Here’s an implementation of Eroding Goals:

Notice several things:

  • I had to specify where the stocks and flows are.
  • “Actions to Improve Goals” and “Pressure to Adjust Conditions” aren’t well defined (I made them proportional to “Gap”).
  • Gap is not a very good variable name.
  • The real world may have structure that’s not mentioned in the archetype (indicated in red).

Here’s Escalation:

The loop structure is mathematically identical; only the parameterization is different. Again, the missing information turns out to be crucial. For example, if A and B start with the same results, there is no escalation – A and B results remain constant. To get escalation, you either need (1) A and B to start in different states, or (2) some kind of drift or self-excitation in decision making (green arrow above).

Even then, you may get different results. (2) gives exponential growth, which is the standard story for escalation. (1) gives escalation that saturates:

The Escalation archetype would be better if it distinguished explicit goals for A and B results. Then you could mathematically express the key feature of (2) that gives rise to arms races:

  • A’s goal is x% more bombs than B
  • B’s goal is y% more bombs than A

Both of these models are instances of a generic second-order linear model that encompasses all possible things a linear model can do:

Notice that the first-order and second-order loops are disentangled here, which makes it easy to see the “inner” first order loops (which often contribute damping) and the “outer” second order loop, which can give rise to oscillation (as above) or the growth in the escalation archetype. That loop is difficult to discern when it’s presented as a figure-8.

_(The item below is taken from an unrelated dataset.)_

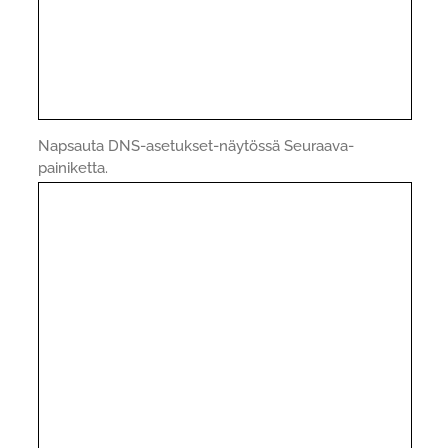
Napsauta DNS-asetukset-näytössä Seuraava-
painiketta.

Of course, one could map these archetypes to other figure-8 structures, like:

How could you tell the difference? You probably can’t, unless you consider what the stocks and flows are in an operational implementation of the archetype.

The bottom line is that the causal loop diagram of an archetype or anything else doesn’t tell you enough to simulate the behavior of the system. You have to specify additional assumptions. If the system is nonlinear or stochastic, there might be more assumptions than I’ve shown above, and they might be important in new ways. The process of surfacing and testing those assumptions by building a stock-flow model is very revealing.

If you don’t build a model, you’re in the awkward position of intuiting behavior from structure that doesn’t uniquely specify any particular mode. In doing so, you might be way ahead of non-systems thinkers approaching the same problem with a laundry list. But your ability to discover errors, incorporate data and discover leverage is far greater if you can simulate.

The model: wikiArchetypes1b.mdl (runs in any version of Vensim)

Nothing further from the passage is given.